(YOUR INSTRUCTIONS) Exactly retype the lines below from the one containing "beitsabläufe" through the end of the listing. Leave pictures out.
++++++
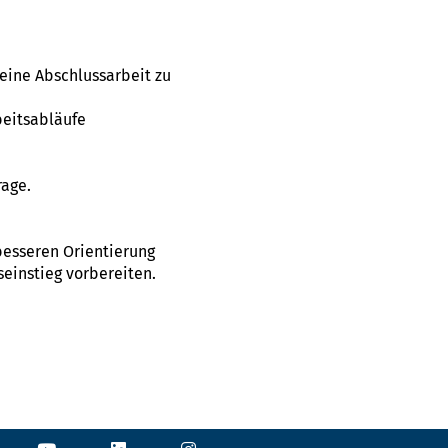
eine Abschlussarbeit zu
beitsabläufe
rage.
 besseren Orientierung
seinstieg vorbereiten.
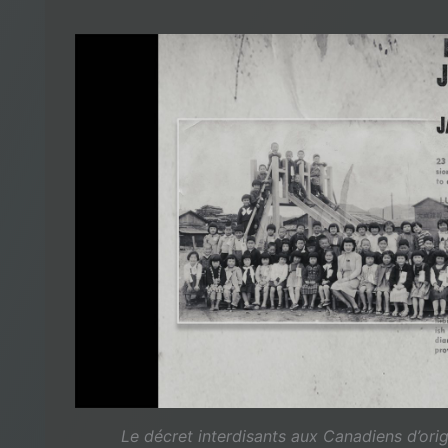
Le décret interdisants aux Canadiens d’orig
++++++
(SOLVED PROBLEM)
beitsabläufe
rage.
 besseren Orientierung
seinstieg vorbereiten.
Le décret interdisants aux Canadiens d’orig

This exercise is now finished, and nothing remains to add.